TASK BRIEF: Go through the data and copy each line where the word "khoán" shows up.

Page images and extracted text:
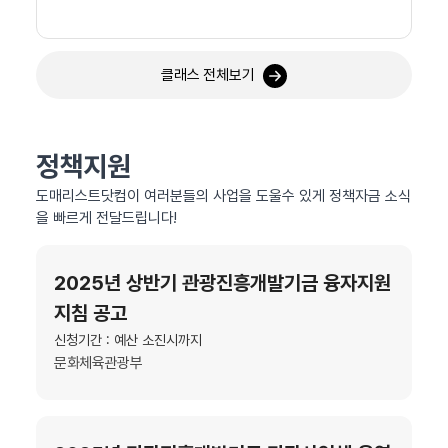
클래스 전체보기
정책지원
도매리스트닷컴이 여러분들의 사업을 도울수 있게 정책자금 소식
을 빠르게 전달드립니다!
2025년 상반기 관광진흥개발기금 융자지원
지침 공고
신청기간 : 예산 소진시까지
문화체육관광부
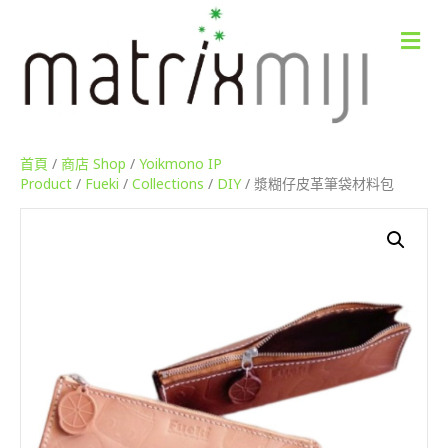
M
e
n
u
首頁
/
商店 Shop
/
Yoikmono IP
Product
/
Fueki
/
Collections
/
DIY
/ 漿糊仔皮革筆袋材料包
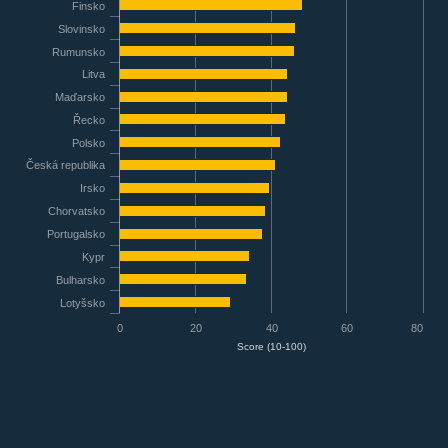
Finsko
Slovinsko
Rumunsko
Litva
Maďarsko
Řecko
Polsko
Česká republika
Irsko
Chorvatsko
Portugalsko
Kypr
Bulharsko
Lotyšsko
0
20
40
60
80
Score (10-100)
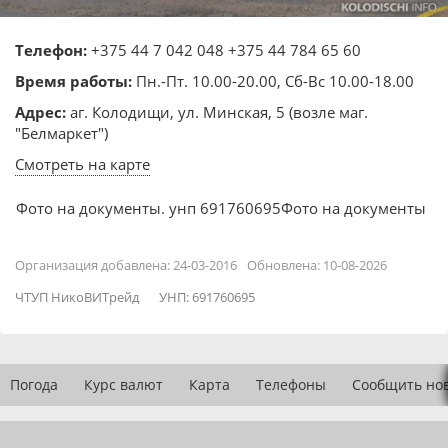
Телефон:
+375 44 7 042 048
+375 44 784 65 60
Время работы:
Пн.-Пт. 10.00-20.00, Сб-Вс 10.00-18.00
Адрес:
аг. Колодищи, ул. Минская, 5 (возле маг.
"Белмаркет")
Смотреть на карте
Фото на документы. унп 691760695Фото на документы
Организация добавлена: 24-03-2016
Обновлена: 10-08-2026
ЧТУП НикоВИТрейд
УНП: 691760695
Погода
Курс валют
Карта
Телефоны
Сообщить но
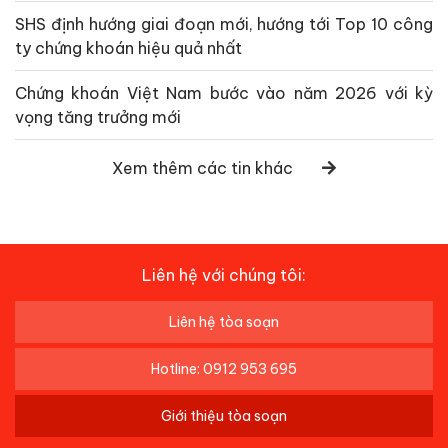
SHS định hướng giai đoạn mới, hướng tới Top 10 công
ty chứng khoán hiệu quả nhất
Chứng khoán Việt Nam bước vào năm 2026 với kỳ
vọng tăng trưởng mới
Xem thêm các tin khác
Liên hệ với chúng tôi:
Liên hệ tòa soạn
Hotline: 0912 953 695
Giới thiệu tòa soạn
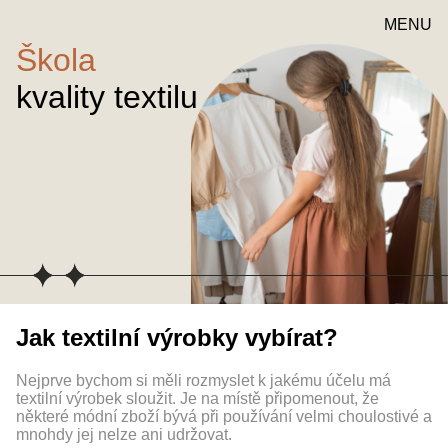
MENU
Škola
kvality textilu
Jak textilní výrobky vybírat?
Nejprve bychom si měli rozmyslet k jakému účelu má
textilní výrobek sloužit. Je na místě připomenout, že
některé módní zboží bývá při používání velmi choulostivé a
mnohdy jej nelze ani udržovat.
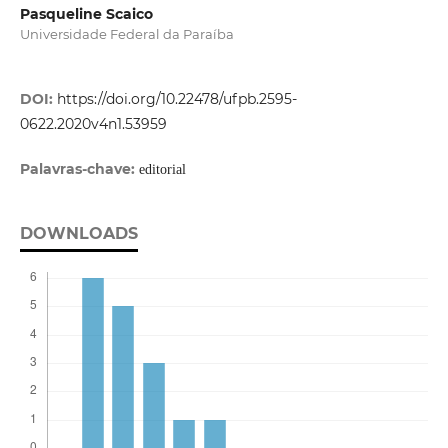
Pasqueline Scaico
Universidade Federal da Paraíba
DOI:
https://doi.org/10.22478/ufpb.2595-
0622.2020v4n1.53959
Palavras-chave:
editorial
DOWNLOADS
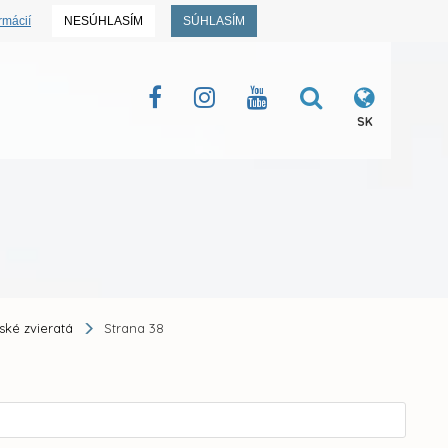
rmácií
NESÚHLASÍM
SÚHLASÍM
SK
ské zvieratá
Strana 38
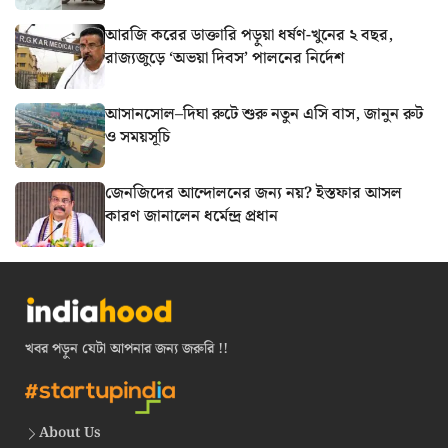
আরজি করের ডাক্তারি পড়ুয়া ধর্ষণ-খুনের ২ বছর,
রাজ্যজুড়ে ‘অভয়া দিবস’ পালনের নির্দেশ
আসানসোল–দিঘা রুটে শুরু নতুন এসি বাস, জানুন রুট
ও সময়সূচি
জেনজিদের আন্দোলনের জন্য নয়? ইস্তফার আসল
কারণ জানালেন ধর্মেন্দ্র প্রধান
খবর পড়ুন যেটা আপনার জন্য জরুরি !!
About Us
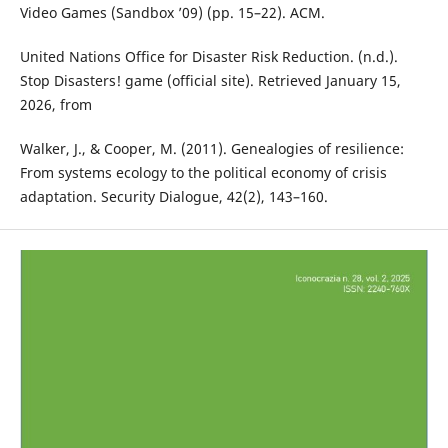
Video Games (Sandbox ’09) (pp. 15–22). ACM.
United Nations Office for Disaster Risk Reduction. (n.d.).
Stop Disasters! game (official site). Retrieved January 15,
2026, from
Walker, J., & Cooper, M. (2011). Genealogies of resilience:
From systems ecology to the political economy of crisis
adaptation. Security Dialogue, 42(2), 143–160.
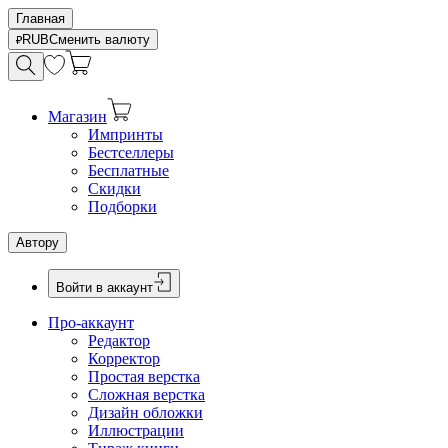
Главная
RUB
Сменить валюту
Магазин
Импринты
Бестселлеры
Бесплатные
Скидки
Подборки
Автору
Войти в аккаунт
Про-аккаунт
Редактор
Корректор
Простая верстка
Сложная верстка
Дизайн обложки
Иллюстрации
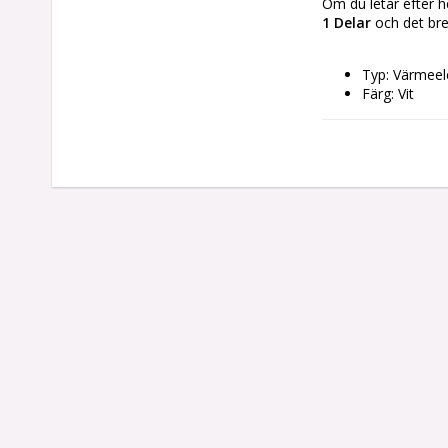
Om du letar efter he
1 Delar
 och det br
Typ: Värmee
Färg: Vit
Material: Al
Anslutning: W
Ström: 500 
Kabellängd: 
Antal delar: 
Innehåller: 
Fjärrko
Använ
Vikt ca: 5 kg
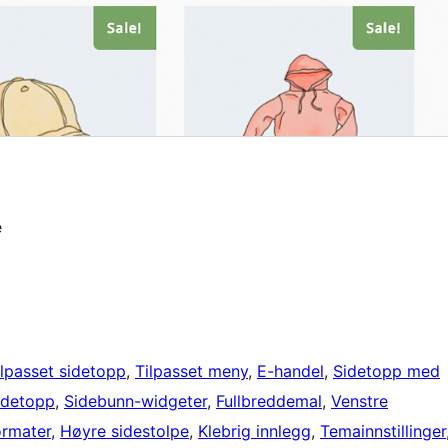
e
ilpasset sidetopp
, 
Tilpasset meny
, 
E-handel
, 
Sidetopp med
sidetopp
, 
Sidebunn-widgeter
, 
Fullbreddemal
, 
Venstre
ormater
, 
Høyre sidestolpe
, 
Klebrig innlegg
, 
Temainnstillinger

TASK OUTPUT:
ty chứng khoán hiệu quả nhất
Chứng khoán Việt Nam bước vào năm 2026 với kỳ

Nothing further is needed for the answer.